3. Molar Mass Calculation:
To find the molar mass (M) of the unknown element, we use the formula:
[tex]\[ \text{Molar Mass} = \frac{\text{Mass of the Element (g)}}{\frac{\text{Number of Particles}}{N_A}} \][/tex]
4. Substitute the Given Values:
- Mass of the element: 100 g.
- Number of particles: \(6.02 \times 10^{23}\).
- Avogadro's Number: \(6.02214076 \times 10^{23}\).
Plugging in the values, we get:
[tex]\[ \text{Molar Mass} = \frac{100 \text{ g}}{\frac{6.02 \times 10^{23} \text{ particles}}{6.02214076 \times 10^{23} \text{ particles/mole}}} \][/tex]
5. Simplify the Calculation:
Simplify the denominator by calculating the ratio of the number of particles to Avogadro's number:
[tex]\[ \frac{6.02 \times 10^{23}}{6.02214076 \times 10^{23}} \approx 0.999643 \][/tex]
So, the molar mass calculation becomes:
[tex]\[ \text{Molar Mass} = \frac{100 \text{ g}}{0.999643} \][/tex]
6. Calculate the Molar Mass:
Performing the division:
[tex]\[ \text{Molar Mass} \approx 100.0355607973422 \text{ g/mol} \][/tex]
To summarize, given [tex]\(6.02 \times 10^{23}\)[/tex] particles of the element and a mass of 100 grams, the molar mass of the element is approximately 100.0355607973422 grams per mole. This molar mass helps identify the element in question.
Here's the step-by-step explanation:
1. Given Data:
- The number of particles: \(6.02 \times 10^{23}\) particles.
- The mass of the element: 100 grams.
2. Avogadro's Number:
Avogadro's number (\(N_A\)) is a known constant which is the number of particles in one mole of a substance. The value of Avogadro's number is \(6.02214076 \times 10^{23}\) particles per mole.
3. Molar Mass Calculation:
To find the molar mass (M) of the unknown element, we use the formula:
[tex]\[ \text{Molar Mass} = \frac{\text{Mass of the Element (g)}}{\frac{\text{Number of Particles}}{N_A}} \][/tex]
4. Substitute the Given Values:
- Mass of the element: 100 g.
- Number of particles: \(6.02 \times 10^{23}\).
- Avogadro's Number: \(6.02214076 \times 10^{23}\).
Plugging in the values, we get:
[tex]\[ \text{Molar Mass} = \frac{100 \text{ g}}{\frac{6.02 \times 10^{23} \text{ particles}}{6.02214076 \times 10^{23} \text{ particles/mole}}} \][/tex]

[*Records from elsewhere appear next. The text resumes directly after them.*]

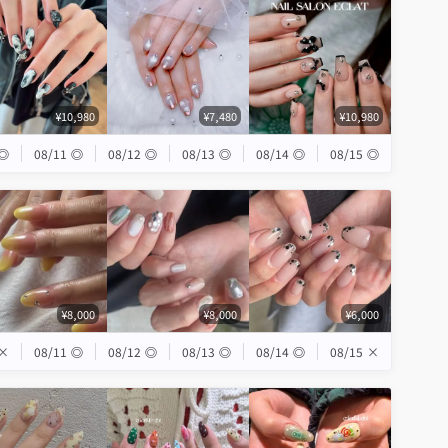
¥10,980
¥7,480
¥10,980
◎
08/11
◎
08/12
◎
08/13
◎
08/14
◎
08/15
◎
¥8,000
¥8,000
¥6,000
×
08/11
◎
08/12
◎
08/13
◎
08/14
◎
08/15
×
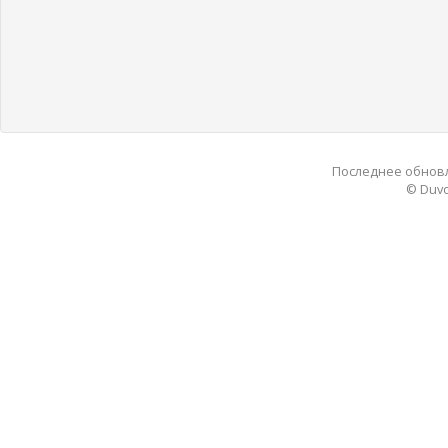
Последнее обновле
© Duvo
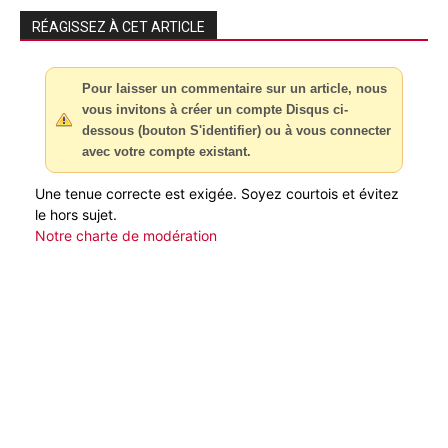
RÉAGISSEZ À CET ARTICLE
Pour laisser un commentaire sur un article, nous
vous invitons à créer un compte Disqus ci-
dessous (bouton S'identifier) ou à vous connecter
avec votre compte existant.
Une tenue correcte est exigée. Soyez courtois et évitez
le hors sujet.
Notre charte de modération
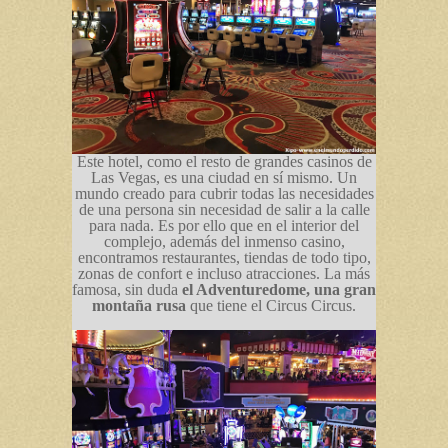
Este hotel, como el resto de grandes casinos de
Las Vegas, es una ciudad en sí mismo. Un
mundo creado para cubrir todas las necesidades
de una persona sin necesidad de salir a la calle
para nada. Es por ello que en el interior del
complejo, además del inmenso casino,
encontramos restaurantes, tiendas de todo tipo,
zonas de confort e incluso atracciones. La más
famosa, sin duda
el Adventuredome, una gran
montaña rusa
que tiene el Circus Circus.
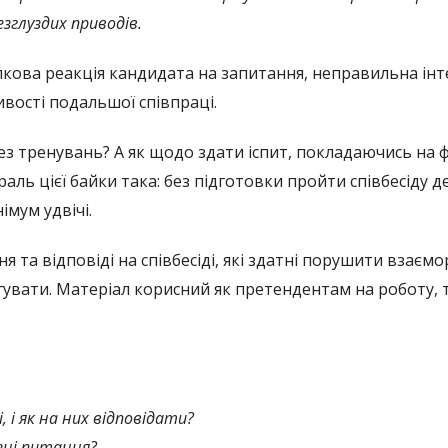
езглуздих приводів.
кова реакція кандидата на запитання, неправильна інт
вості подальшої співпраці.
ез тренувань? А як щодо здати іспит, покладаючись на ф
раль цієї байки така: без підготовки пройти співбесіду 
імум удвічі.
я та відповіді на співбесіді, які здатні порушити взаємо
гувати. Матеріал корисний як претендентам на роботу, т
, і як на них відповідати?
зні питання?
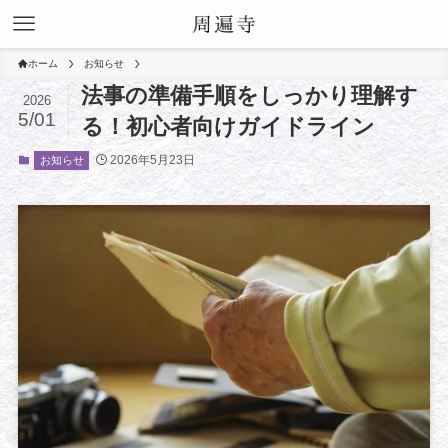
ホーム
お知らせ
法事の準備手順をしっかり理解す
2026
5/01
る！初心者向けガイドライン
2026年5月23日
お知らせ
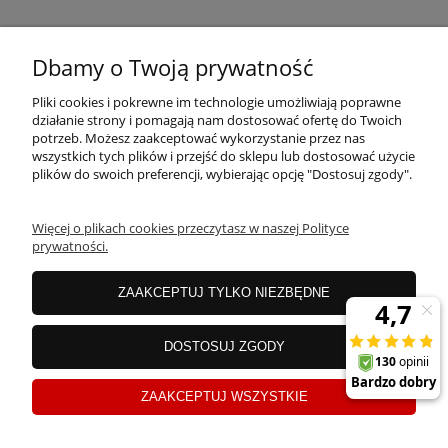
MOJE KONTO
Dbamy o Twoją prywatność
Pliki cookies i pokrewne im technologie umożliwiają poprawne
PŁATNOŚCI I DOSTAWA
działanie strony i pomagają nam dostosować ofertę do Twoich
potrzeb. Możesz zaakceptować wykorzystanie przez nas
wszystkich tych plików i przejść do sklepu lub dostosować użycie
plików do swoich preferencji, wybierając opcję "Dostosuj zgody".
OFERTA
Więcej o plikach cookies przeczytasz w naszej Polityce
prywatności.
O NAS
ZAAKCEPTUJ TYLKO NIEZBĘDNE
JANEX Spółka z o.o.
| ul. Przemysłowa 11a, Koszalin 75-216, woj.
DOSTOSUJ ZGODY
zachodniopomorskie | NIP: 6690500343 REGON: 008201011 | E-mail:
sklep@tklighting.pl
Tel.:
504545749
ZAAKCEPTUJ WSZYSTKIE
Sklep internetowy Shoper.pl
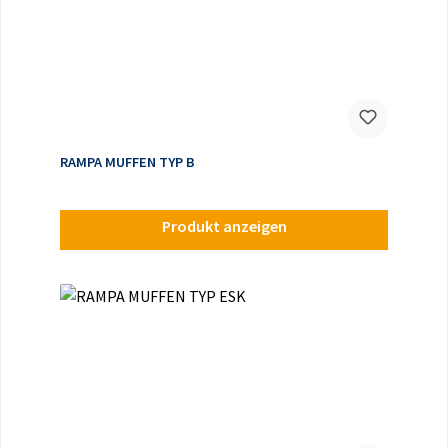
RAMPA MUFFEN TYP B
Produkt anzeigen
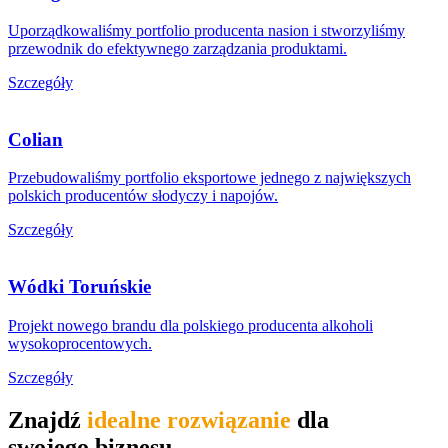
Uporządkowaliśmy portfolio producenta nasion i stworzyliśmy
przewodnik do efektywnego zarządzania produktami.
Szczegóły
Colian
Przebudowaliśmy portfolio eksportowe jednego z największych
polskich producentów słodyczy i napojów.
Szczegóły
Wódki Toruńskie
Projekt nowego brandu dla polskiego producenta alkoholi
wysokoprocentowych.
Szczegóły
Znajdź
idealne rozwiązanie
dla
swojego biznesu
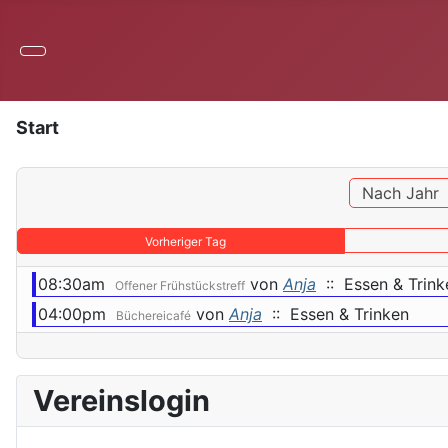
Start
Nach Jahr
Vorheriger Tag
08:30am
von
Anja
:: Essen & Trink
Offener Frühstückstreff
04:00pm
von
Anja
:: Essen & Trinken
Büchereicafé
Vereinslogin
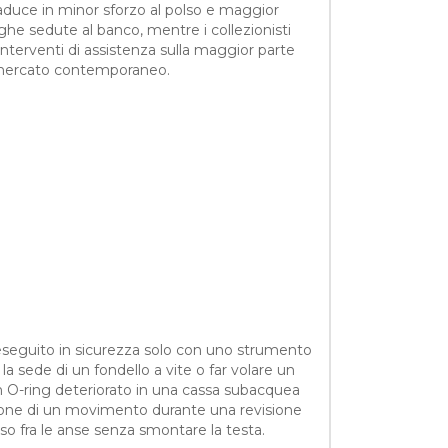
 traduce in minor sforzo al polso e maggior
nghe sedute al banco, mentre i collezionisti
interventi di assistenza sulla maggior parte
l mercato contemporaneo.
e eseguito in sicurezza solo con uno strumento
a sede di un fondello a vite o far volare un
n O-ring deteriorato in una cassa subacquea
zione di un movimento durante una revisione
o fra le anse senza smontare la testa.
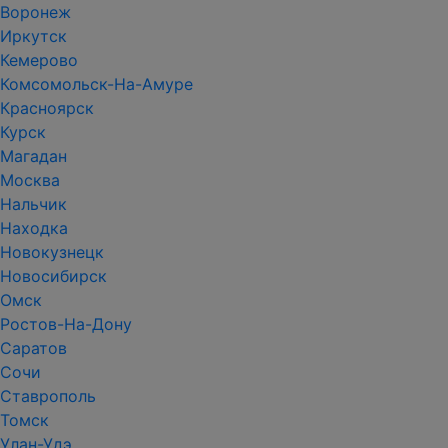
Воронеж
Иркутск
Кемерово
Комсомольск-На-Амуре
Красноярск
Курск
Магадан
Москва
Нальчик
Находка
Новокузнецк
Новосибирск
Омск
Ростов-На-Дону
Саратов
Сочи
Ставрополь
Томск
Улан-Удэ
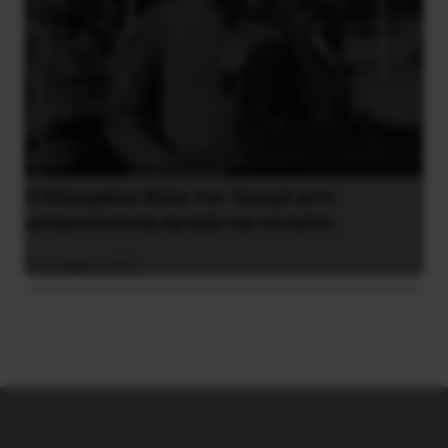
Η Μπουρκίνα Φάσο του Τραορέ αντι-
ιμπεριαλιστική σχισμή της ιστορίας
26 Μαΐου 2025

5. Simplify the Calculation:
Simplify the denominator by calculating the ratio of the number of particles to Avogadro's number:
[tex]\[ \frac{6.02 \times 10^{23}}{6.02214076 \times 10^{23}} \approx 0.999643 \][/tex]
So, the molar mass calculation becomes:
[tex]\[ \text{Molar Mass} = \frac{100 \text{ g}}{0.999643} \][/tex]
6. Calculate the Molar Mass:
Performing the division:
[tex]\[ \text{Molar Mass} \approx 100.0355607973422 \text{ g/mol} \][/tex]
To summarize, given [tex]\(6.02 \times 10^{23}\)[/tex] particles of the element and a mass of 100 grams, the molar mass of the element is approximately 100.0355607973422 grams per mole. This molar mass helps identify the element in question.